Work task: Every line with the string "Lietuvos" should be copied from the data.

--- START ---

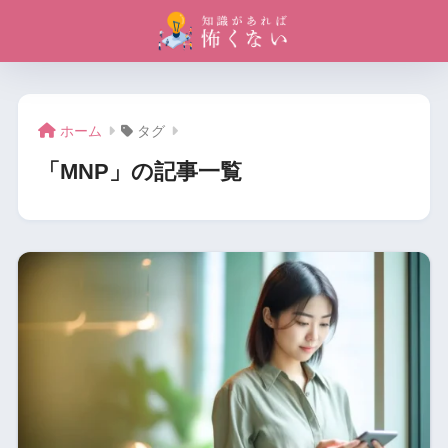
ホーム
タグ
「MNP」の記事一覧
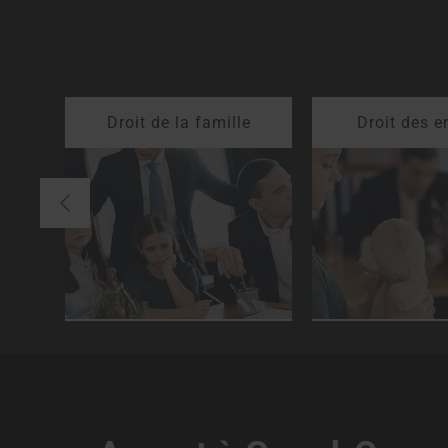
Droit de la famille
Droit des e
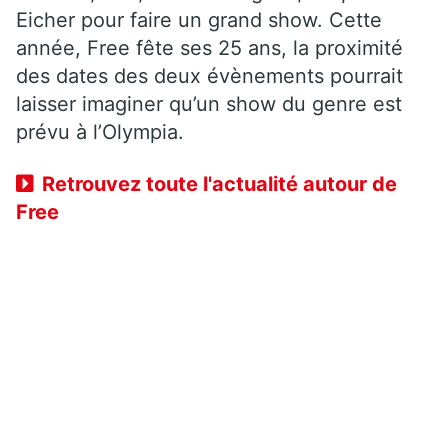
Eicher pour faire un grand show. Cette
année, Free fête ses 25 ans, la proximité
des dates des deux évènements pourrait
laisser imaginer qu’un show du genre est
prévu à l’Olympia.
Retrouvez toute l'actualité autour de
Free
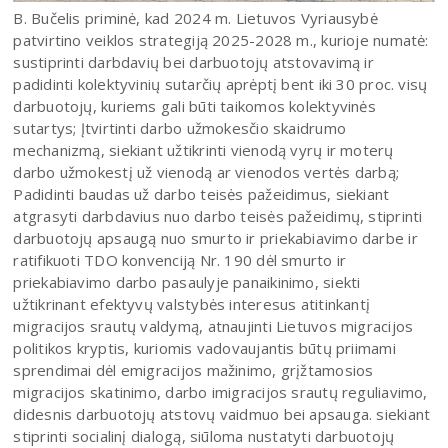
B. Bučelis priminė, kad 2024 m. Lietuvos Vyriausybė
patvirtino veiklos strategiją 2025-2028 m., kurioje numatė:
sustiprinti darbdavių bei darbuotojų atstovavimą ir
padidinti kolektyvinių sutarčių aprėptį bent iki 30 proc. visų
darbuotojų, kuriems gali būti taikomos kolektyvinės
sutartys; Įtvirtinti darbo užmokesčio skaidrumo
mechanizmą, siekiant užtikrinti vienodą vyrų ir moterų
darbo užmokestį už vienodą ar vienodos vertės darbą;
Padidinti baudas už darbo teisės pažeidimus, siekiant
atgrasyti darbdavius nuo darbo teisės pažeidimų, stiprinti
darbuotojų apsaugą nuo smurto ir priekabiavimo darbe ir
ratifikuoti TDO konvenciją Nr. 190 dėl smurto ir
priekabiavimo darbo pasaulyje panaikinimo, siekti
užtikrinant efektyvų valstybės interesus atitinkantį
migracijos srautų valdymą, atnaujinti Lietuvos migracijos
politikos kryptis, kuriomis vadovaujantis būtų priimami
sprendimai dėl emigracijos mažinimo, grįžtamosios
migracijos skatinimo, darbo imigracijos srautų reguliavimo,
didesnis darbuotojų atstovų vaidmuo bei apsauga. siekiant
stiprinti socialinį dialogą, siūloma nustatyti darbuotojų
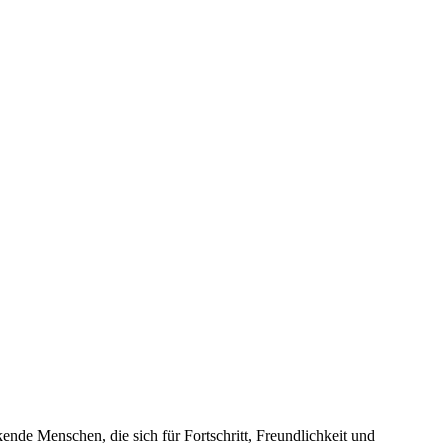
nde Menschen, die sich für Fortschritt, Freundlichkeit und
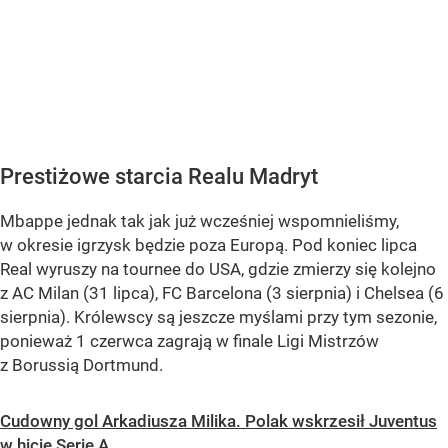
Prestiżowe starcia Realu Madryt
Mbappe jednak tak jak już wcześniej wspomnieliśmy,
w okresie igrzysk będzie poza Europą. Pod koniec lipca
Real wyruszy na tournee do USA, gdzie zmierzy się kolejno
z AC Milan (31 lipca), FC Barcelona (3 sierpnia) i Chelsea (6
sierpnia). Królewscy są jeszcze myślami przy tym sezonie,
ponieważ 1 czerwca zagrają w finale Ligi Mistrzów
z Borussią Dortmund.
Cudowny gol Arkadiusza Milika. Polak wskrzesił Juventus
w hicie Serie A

--- END ---

Output for this exercise:
B. Bučelis priminė, kad 2024 m. Lietuvos Vyriausybė
migracijos srautų valdymą, atnaujinti Lietuvos migracijos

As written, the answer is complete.